- _Work order_: Please quote exactly the lines below from the line containing "словам, позиция Министерства спорта" to the line containing "к приоритетным видам", both lines included, and nothing else.

- _Material shown_:

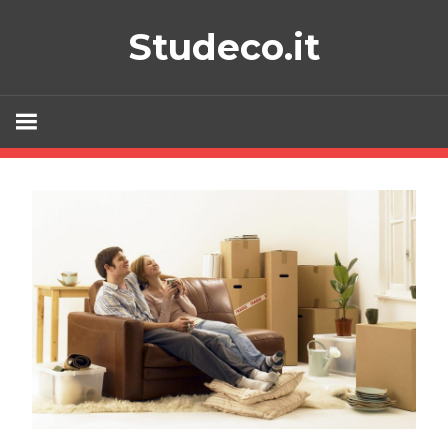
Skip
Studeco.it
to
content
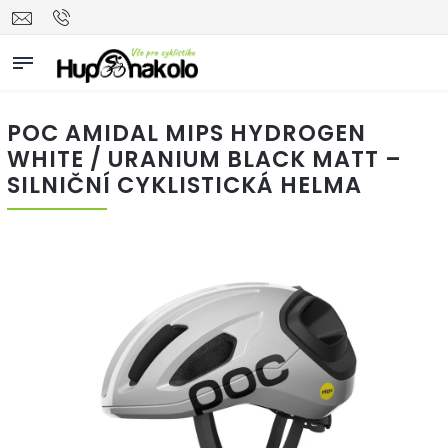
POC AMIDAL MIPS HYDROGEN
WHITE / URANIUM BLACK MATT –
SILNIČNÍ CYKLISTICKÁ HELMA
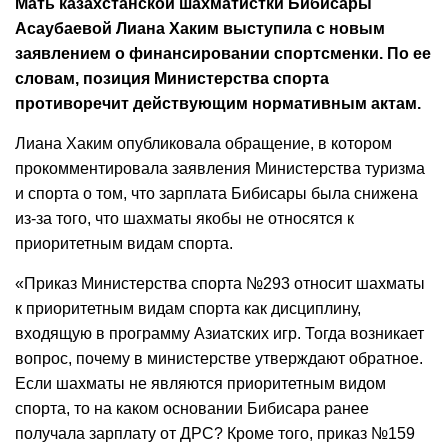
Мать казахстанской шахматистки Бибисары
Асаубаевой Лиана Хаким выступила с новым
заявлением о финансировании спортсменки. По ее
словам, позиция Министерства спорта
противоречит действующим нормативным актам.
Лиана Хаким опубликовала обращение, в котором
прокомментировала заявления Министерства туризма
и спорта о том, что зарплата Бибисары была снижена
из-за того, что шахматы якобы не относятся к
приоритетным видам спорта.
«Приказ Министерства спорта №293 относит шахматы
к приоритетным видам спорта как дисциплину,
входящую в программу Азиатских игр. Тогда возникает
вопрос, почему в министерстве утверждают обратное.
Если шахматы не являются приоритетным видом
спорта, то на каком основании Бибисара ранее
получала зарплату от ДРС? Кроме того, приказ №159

...

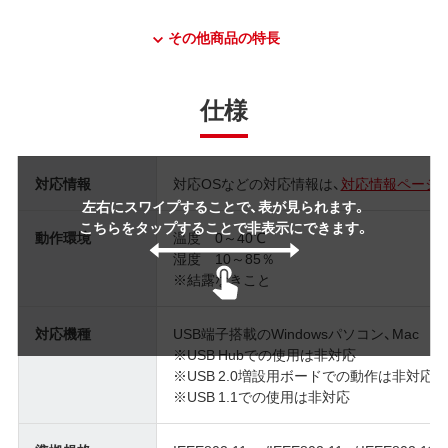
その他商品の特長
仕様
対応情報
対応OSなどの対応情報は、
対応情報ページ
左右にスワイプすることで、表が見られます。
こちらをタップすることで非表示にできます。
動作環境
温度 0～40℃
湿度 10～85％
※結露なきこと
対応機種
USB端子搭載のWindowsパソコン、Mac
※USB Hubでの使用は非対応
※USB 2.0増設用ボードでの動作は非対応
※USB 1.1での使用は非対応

- _Output below_:
словам, позиция Министерства спорта
противоречит действующим нормативным актам.
Лиана Хаким опубликовала обращение, в котором
прокомментировала заявления Министерства туризма
и спорта о том, что зарплата Бибисары была снижена
из-за того, что шахматы якобы не относятся к
приоритетным видам спорта.
«Приказ Министерства спорта №293 относит шахматы
к приоритетным видам спорта как дисциплину,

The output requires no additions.